この五日間で見ることが出来なかった分を取り戻すかのように。
「ほら、先輩が行く前に教えてくれたでしょう? 美味しいお店があるって。あそこで見つけたんですよ、それ」
火原がじっと見つめているのを受け止めながら、香穂子は笑顔で火原に話しかけてくる。火原が胸一杯で言葉が出ないくらい、それくらい久しぶりに会えたことを嬉しいと思っているのに、香穂子は普通に喋っている。
香穂子に会えなくて寂しかったのに、香穂子は楽しいことに気を取られていて、火原ほどには火原に会えないことを寂しいとは思っていなかったのだろうか。
「香穂子ちゃん、楽しかった―――?」
だから、ようやく出た言葉がそんな質問になってしまった。
言ってしまってから、あっと思ったが、出てしまった言葉はもう引っ込められない。
「はい」
香穂子は元気よく頷いた。
その返事に火原は更に気分を落ち込ませる。
「でも………」
そんな火原に気づいた様子もなく、香穂子が言葉を継いだ。
「先輩と一緒だったらもっと楽しかっただろうなって、何度も何度も思いました」
香穂子の笑顔がはにかんだものになる。
気持ちが一気に上昇するのがわかった。
呆れるほど単純。
だけど、香穂子のその一言がとてつもなく嬉しい。
「香穂ちゃん!」
がばっと火原は香穂子に抱きついた。土産の菓子箱が足下に落下したことには気づかない。

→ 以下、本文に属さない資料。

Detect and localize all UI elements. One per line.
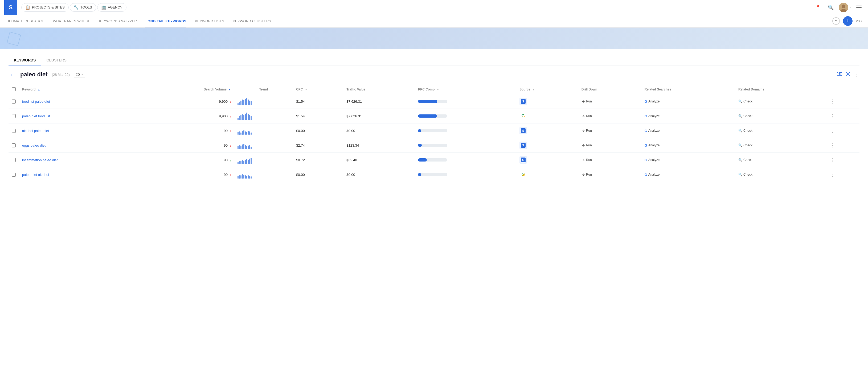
row-cpc-2: $0.00 xyxy=(293,124,343,138)
related-searches-btn-4[interactable]: GAnalyze xyxy=(645,158,732,162)
trend-arrow-up-4: ↑ xyxy=(229,159,231,162)
row-checkbox-cell xyxy=(8,153,19,167)
trend-bar xyxy=(246,132,247,135)
more-options-btn-3[interactable]: ⋮ xyxy=(830,142,856,148)
col-search-volume[interactable]: Search Volume ▼ xyxy=(138,84,234,94)
trend-bar xyxy=(239,175,240,178)
row-traffic-value-5: $0.00 xyxy=(343,167,415,182)
row-source-2: S xyxy=(516,124,578,138)
drill-down-btn-3[interactable]: Run xyxy=(582,143,638,147)
nav-projects[interactable]: 📋 PROJECTS & SITES xyxy=(21,3,69,12)
search-meta: (28 Mar 22) xyxy=(52,73,70,77)
drill-down-btn-4[interactable]: Run xyxy=(582,158,638,162)
subnav-ultimate-research[interactable]: ULTIMATE RESEARCH xyxy=(6,15,44,27)
subnav-keyword-lists[interactable]: KEYWORD LISTS xyxy=(195,15,224,27)
settings-icon[interactable] xyxy=(846,72,850,78)
logo[interactable]: S xyxy=(4,0,17,15)
keyword-table: Keyword ▲ Search Volume ▼ Trend CPC ▼ xyxy=(8,84,860,182)
row-related-domains-5: 🔍Check xyxy=(735,167,827,182)
row-checkbox-0[interactable] xyxy=(12,100,16,103)
col-keyword[interactable]: Keyword ▲ xyxy=(19,84,138,94)
col-source[interactable]: Source ▼ xyxy=(516,84,578,94)
related-domains-btn-4[interactable]: 🔍Check xyxy=(738,158,824,162)
row-related-searches-3: GAnalyze xyxy=(642,138,735,153)
trend-bar xyxy=(248,114,249,120)
location-icon[interactable]: 📍 xyxy=(813,3,823,12)
trend-bar xyxy=(241,161,242,164)
related-searches-btn-0[interactable]: GAnalyze xyxy=(645,100,732,103)
svg-text:S: S xyxy=(522,144,524,147)
table-row: paleo diet alcohol90 ↓$0.00$0.00GRunGAna… xyxy=(8,167,860,182)
more-options-icon[interactable]: ⋮ xyxy=(854,71,860,78)
related-domains-btn-2[interactable]: 🔍Check xyxy=(738,129,824,133)
col-cpc[interactable]: CPC ▼ xyxy=(293,84,343,94)
more-options-btn-4[interactable]: ⋮ xyxy=(830,157,856,163)
menu-icon[interactable] xyxy=(854,3,864,11)
keyword-link-4[interactable]: inflammation paleo diet xyxy=(22,158,58,162)
related-searches-btn-3[interactable]: GAnalyze xyxy=(645,143,732,147)
trend-bar xyxy=(239,145,240,149)
trend-bar xyxy=(243,175,244,178)
ppc-bar-wrap-2 xyxy=(418,129,447,132)
subnav-keyword-clusters[interactable]: KEYWORD CLUSTERS xyxy=(233,15,271,27)
trend-bar xyxy=(249,159,250,164)
select-all-header[interactable] xyxy=(8,84,19,94)
keyword-link-5[interactable]: paleo diet alcohol xyxy=(22,173,49,177)
ppc-bar-wrap-3 xyxy=(418,144,447,147)
select-all-checkbox[interactable] xyxy=(12,87,16,91)
row-checkbox-cell xyxy=(8,124,19,138)
trend-bar xyxy=(249,145,250,149)
back-button[interactable]: ← xyxy=(8,71,16,78)
row-ppc-comp-0 xyxy=(415,94,516,109)
subnav-keyword-analyzer[interactable]: KEYWORD ANALYZER xyxy=(99,15,137,27)
drill-down-btn-2[interactable]: Run xyxy=(582,129,638,133)
help-button[interactable]: ? xyxy=(832,17,840,25)
col-ppc-comp[interactable]: PPC Comp ▼ xyxy=(415,84,516,94)
trend-bar xyxy=(238,176,239,178)
keyword-link-1[interactable]: paleo diet food list xyxy=(22,114,50,118)
user-avatar-wrap[interactable]: ▾ xyxy=(839,3,851,12)
sort-volume-icon: ▼ xyxy=(228,88,231,91)
svg-text:S: S xyxy=(522,158,524,162)
table-header: Keyword ▲ Search Volume ▼ Trend CPC ▼ xyxy=(8,84,860,94)
related-domains-btn-1[interactable]: 🔍Check xyxy=(738,114,824,118)
related-domains-btn-0[interactable]: 🔍Check xyxy=(738,100,824,103)
subnav-what-ranks-where[interactable]: WHAT RANKS WHERE xyxy=(53,15,91,27)
nav-tools[interactable]: 🔧 TOOLS xyxy=(70,3,96,12)
drill-down-btn-0[interactable]: Run xyxy=(582,100,638,103)
row-more-5: ⋮ xyxy=(827,167,860,182)
subnav-long-tail-keywords[interactable]: LONG TAIL KEYWORDS xyxy=(145,15,186,27)
trend-bar xyxy=(238,118,239,120)
row-source-3: S xyxy=(516,138,578,153)
related-searches-btn-5[interactable]: GAnalyze xyxy=(645,173,732,177)
more-options-btn-0[interactable]: ⋮ xyxy=(830,98,856,104)
keyword-link-0[interactable]: food list paleo diet xyxy=(22,100,50,103)
row-checkbox-4[interactable] xyxy=(12,158,16,162)
related-domains-btn-3[interactable]: 🔍Check xyxy=(738,143,824,147)
nav-agency[interactable]: 🏢 AGENCY xyxy=(97,3,126,12)
more-options-btn-5[interactable]: ⋮ xyxy=(830,172,856,177)
row-checkbox-5[interactable] xyxy=(12,173,16,177)
row-checkbox-3[interactable] xyxy=(12,143,16,147)
row-trend-1 xyxy=(234,109,293,124)
drill-down-btn-1[interactable]: Run xyxy=(582,114,638,118)
tab-clusters[interactable]: CLUSTERS xyxy=(41,55,72,65)
row-checkbox-1[interactable] xyxy=(12,114,16,118)
row-drill-down-5: Run xyxy=(578,167,642,182)
tab-keywords[interactable]: KEYWORDS xyxy=(8,55,41,65)
row-checkbox-2[interactable] xyxy=(12,129,16,133)
related-domains-btn-5[interactable]: 🔍Check xyxy=(738,173,824,176)
related-searches-btn-1[interactable]: GAnalyze xyxy=(645,114,732,118)
count-select[interactable]: 20 ▼ xyxy=(74,72,85,77)
add-button[interactable]: + xyxy=(843,16,852,26)
drill-down-btn-5[interactable]: Run xyxy=(582,173,638,176)
more-options-btn-1[interactable]: ⋮ xyxy=(830,113,856,119)
keyword-link-2[interactable]: alcohol paleo diet xyxy=(22,129,49,133)
source-s-icon-0: S xyxy=(520,98,527,105)
keyword-link-3[interactable]: eggs paleo diet xyxy=(22,143,45,147)
column-filter-icon[interactable] xyxy=(837,72,842,78)
related-searches-btn-2[interactable]: GAnalyze xyxy=(645,129,732,133)
more-options-btn-2[interactable]: ⋮ xyxy=(830,128,856,134)
search-icon[interactable]: 🔍 xyxy=(826,3,836,12)
table-body: food list paleo diet9,900 ↓$1.54$7,626.3… xyxy=(8,94,860,182)
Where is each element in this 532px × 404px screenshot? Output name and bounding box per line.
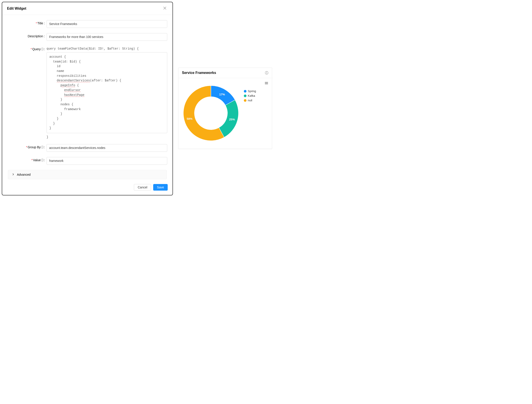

「そう言ってくれて嬉しい! おれ、香穂ちゃんに会えなくて寂しくて、おれも一緒に行きたかったって何度も思ったから。香穂ちゃんが帰ってきてくれたのが何よりのお土産だよ!」
それだけを一気にまくし立てた。
「先輩………」
火原の背中に、香穂子の細い腕が回される。火原は香穂子を抱きしめる腕にぎゅうっと力を込めた。
ようやく火原の顔に安心した笑顔が浮かぶ。
「香穂ちゃん、おかえり」
ようやく最初に言いたかった一言が口から出てきた。
「ただいま、先輩」
耳の傍で香穂子の声を聞いて、火原はこれ以上ない幸せそうな笑顔をした。